How would I do the following in Python 3 inside Lambda? Any help would be greatly appreciated.

3 Answers

1
HollerTrain On

import logging

in the code add:

logging.debug('This is a debug message')
logging.info('This is an info message')
logging.warning('This is a warning message')
logging.error('This is an error message')
logging.critical('This is a critical message')
1
Nagendra Kakarla On

You can use the logging module or just use print statements.
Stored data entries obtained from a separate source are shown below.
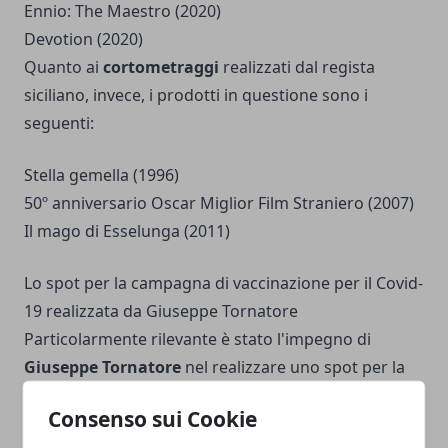
Ennio: The Maestro (2020)
Devotion (2020)
Quanto ai
cortometraggi
realizzati dal regista
siciliano, invece, i prodotti in questione sono i
seguenti:
Stella gemella (1996)
50º anniversario Oscar Miglior Film Straniero (2007)
Il mago di Esselunga (2011)
Lo spot per la campagna di vaccinazione per il Covid-
19 realizzata da Giuseppe Tornatore
Particolarmente rilevante è stato l'impegno di
Giuseppe Tornatore
nel realizzare uno spot per la
campagna di vaccinazione per il Vovid-19.
La
Consenso sui Cookie
richiesta gli è stata avanzata dal commissario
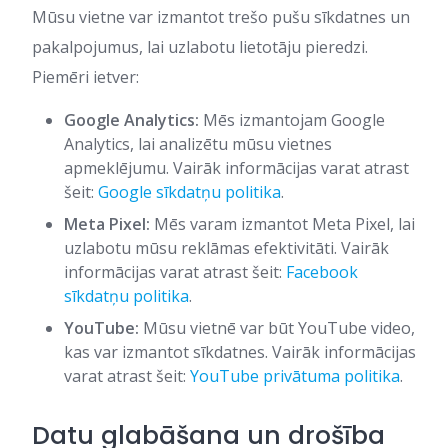
Mūsu vietne var izmantot trešo pušu sīkdatnes un
pakalpojumus, lai uzlabotu lietotāju pieredzi.
Piemēri ietver:
Google Analytics:
Mēs izmantojam Google
Analytics, lai analizētu mūsu vietnes
apmeklējumu. Vairāk informācijas varat atrast
šeit:
Google sīkdatņu politika
.
Meta Pixel:
Mēs varam izmantot Meta Pixel, lai
uzlabotu mūsu reklāmas efektivitāti. Vairāk
informācijas varat atrast šeit:
Facebook
sīkdatņu politika
.
YouTube:
Mūsu vietnē var būt YouTube video,
kas var izmantot sīkdatnes. Vairāk informācijas
varat atrast šeit:
YouTube privātuma politika
.
Datu glabāšana un drošība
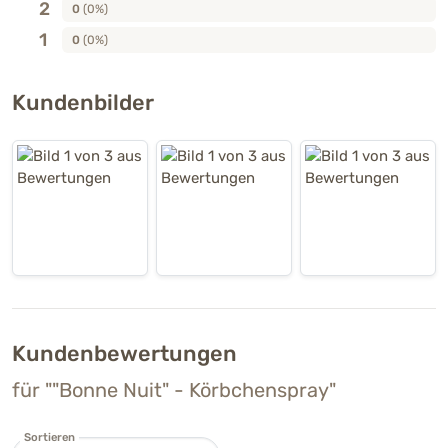
2
0
(0%)
1
0
(0%)
Kundenbilder
Kundenbewertungen
für ""Bonne Nuit" - Körbchenspray"
Sortieren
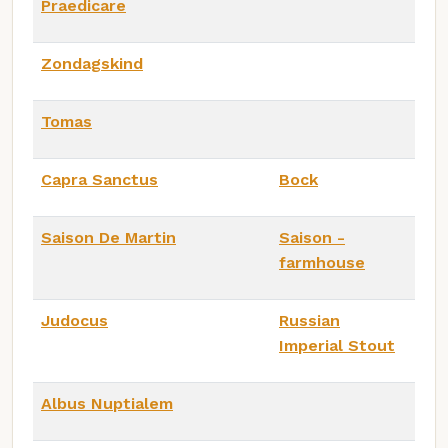
Praedicare
Zondagskind
Tomas
Capra Sanctus
Bock
Saison De Martin
Saison -
farmhouse
Judocus
Russian
Imperial Stout
Albus Nuptialem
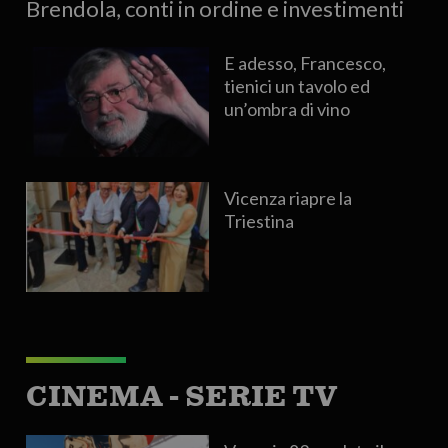
Brendola, conti in ordine e investimenti
E adesso, Francesco,
tienici un tavolo ed
un’ombra di vino
Vicenza riapre la
Triestina
CINEMA - SERIE TV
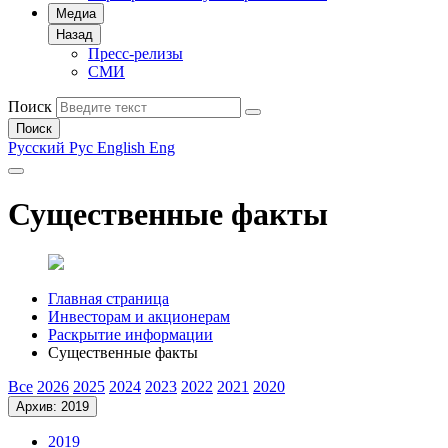
Медиа
Назад
Пресс-релизы
СМИ
Поиск
Поиск
Русский
Рус
English
Eng
Существенные факты
Главная страница
Инвесторам и акционерам
Раскрытие информации
Существенные факты
Все
2026
2025
2024
2023
2022
2021
2020
Архив: 2019
2019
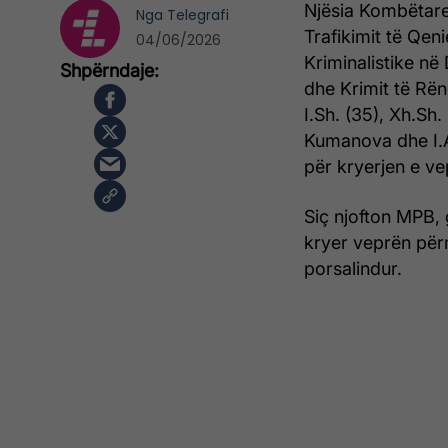
Njësia Kombëtare
Nga
Telegrafi
Trafikimit të Qen
04/06/2026
Kriminalistike në
dhe Krimit të Rënd
I.Sh. (35), Xh.Sh.
Kumanova dhe I.A
për kryerjen e vep
Siç njofton MPB, 
kryer veprën për
porsalindur.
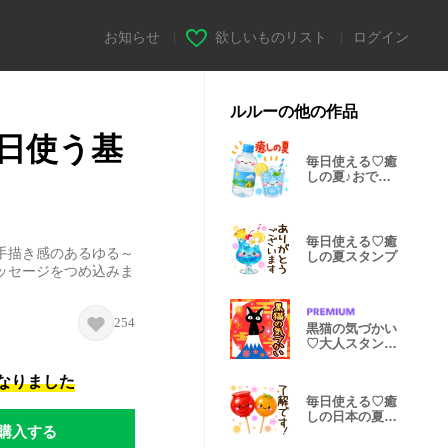
お知らせ
|
欲しいものリスト
|
ログイン
ルルーの他の作品
日使う基
毎日使える♡癒
しの夏♪おでか
けスタンプ
毎日使える♡癒
手描き感のあるゆる～
しの夏スタンプ
ッセージをつめ込みま
254
黒猫の気づかい
♡大人スタンプ
冬
になりました
毎日使える♡癒
しの日本の夏ス
購入する
タンプ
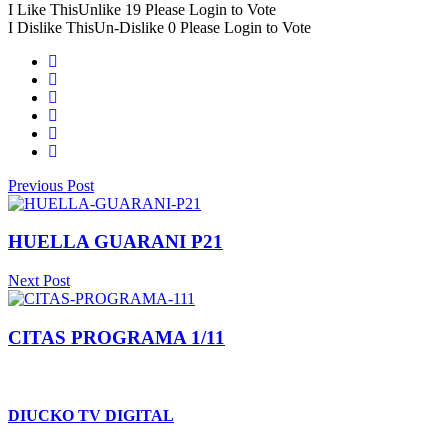
I Like This
Unlike
19
Please Login to Vote
I Dislike This
Un-Dislike
0
Please Login to Vote
Previous Post
HUELLA GUARANI P21
Next Post
CITAS PROGRAMA 1/11
DIUCKO TV DIGITAL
AWS documentation explains it in detail with examples

https://docs.aws.amazon.com/lambda/latest/dg/python-logging.html

from __future__ import print_function

def lambda_handler(event, context):
    print('this will also show up in cloud watch')

  return 'Hello World!'

0
Joseph On

AWS automatically picks up any messages sent to the log or to std out (print statements) and pushes them to cloudWach as long as the role configured in the lambda function has accesses to write to the cloud watch logs. Lambda Assumes this role and uses the permissions policies to gain access to CloudWatch Logs to write the logs.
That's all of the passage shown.